Il a trois porte-avions pour cela. Le Shokaku et le Zuikaku sous les ordres de l’amiral Nagumo, et le petit Ryujo de l’amiral Kondo. L’objectif premier est de couler les porte-avions ennemis. Puis, d’attaquer l’aérodrome de Guadalcanal, Henderson Field, avec l’aviation embarquée. Pendant que les renforts japonais arriveront par la voie maritime, les avions devront couvrir les convois, tandis que les croiseurs nippons bombarderont l’aérodrome. Dans la journée du 23 août, les porte-avions japonais sont dans le secteur des Salomons, 190 miles au nord de Guadalcanal. La force de Kondo se trouve 100 miles plus à l’ouest de celle de Nagumo. Dès 9h50, un Catalina repère le convoi. La Task Force 61 de l’amiral Fletcher est avertie et aussitôt, des avions décollent du Saratoga.
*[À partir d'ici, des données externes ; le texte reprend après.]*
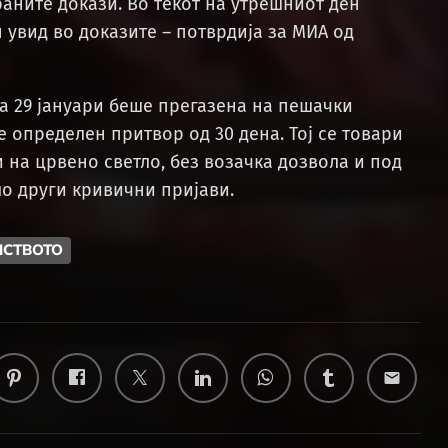
раните докази. Во текот на утрешниот ден
увид во доказите – потврдија за МИА од
а 29 јануари беше прегазена на пешачки
е определен притвор од 30 дена. Тој се товари
 на црвено светло, без возачка дозвола и под
ло други кривични пријави.
ЛСТВОТО
email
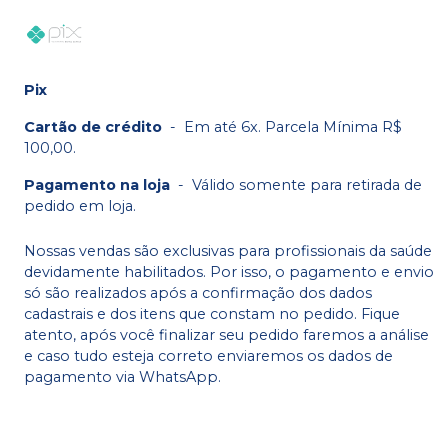
Pix
Cartão de crédito
-
Em até 6x. Parcela Mínima R$
100,00.
Pagamento na loja
-
Válido somente para retirada de
pedido em loja.
Nossas vendas são exclusivas para profissionais da saúde
devidamente habilitados. Por isso, o pagamento e envio
só são realizados após a confirmação dos dados
cadastrais e dos itens que constam no pedido. Fique
atento, após você finalizar seu pedido faremos a análise
e caso tudo esteja correto enviaremos os dados de
pagamento via WhatsApp.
Heureusement pour les Japonais, les porte-avions nippons font demi-tour en étant au courant de rien, et les Américains ne trouveront que de l’eau.
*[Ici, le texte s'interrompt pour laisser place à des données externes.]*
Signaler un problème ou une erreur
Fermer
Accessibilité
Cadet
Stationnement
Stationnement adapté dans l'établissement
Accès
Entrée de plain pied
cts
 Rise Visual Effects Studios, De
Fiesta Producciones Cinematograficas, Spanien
Le lendemain, rebelote, un Catalina surprend le Ryujo et son escorte à 9h05. Il est à nouveau aperçu vers 11h30. Fletcher hésite à envoyer un raid, sachant qu’une vingtaine de Dauntless sont déjà en patrouille. En fin d’après-midi, il est informé de la présence du Shokaku et du Zuikaku. De leur côté, les Japonais sont aussi actifs et envoient plusieurs hydravions lourds en reconnaissance. A 14h25, Nagumo reçoit un message d’un avion de reconnaissance peu avant qu’il soit abattu, l’informant de la présence des navires américains.
A 14h15, 30 SBD et 8 TBF décollent du Saratoga, pour détruire le petit porte-avions Ryujo. Entre-temps, ces avions recevront l’ordre d’attaquer les deux autres porte-avions. Mais, ne les trouvant pas, les pilotes américains repartiront sur leur mission initiale. Vers 15h, les premiers avions américains attaquent le Ryujo, la couverture aérienne nippone laissant plus qu’à désirer, le porte-avions ayant fait décollé une grande partie de sa force dans le milieu de la journée, pour attaquer des cibles terrestres. Une torpille américaine touche le porte-avions à l’arrière, endommageant le gouvernail et la salle des machines. Deux ou trois bombes explosent également sur le navire. Rapidement, le porte-avions prend de la gîte, qui atteint 21° vers 17h, et les machines doivent être stoppées. Le navire est évacué, pour finalement couler vers 20h, en flammes. Il aura entre temps essuyé une autre attaque américaine, menée par 3 B-17 qui larguent leurs bombes sans précision. Le terrain est donc désormais entièrement laissé aux deux porte-avions jumeaux, les Shokaku et Zuikaku. C’est à ce moment précis que commence notre campagne de Guadalcanal.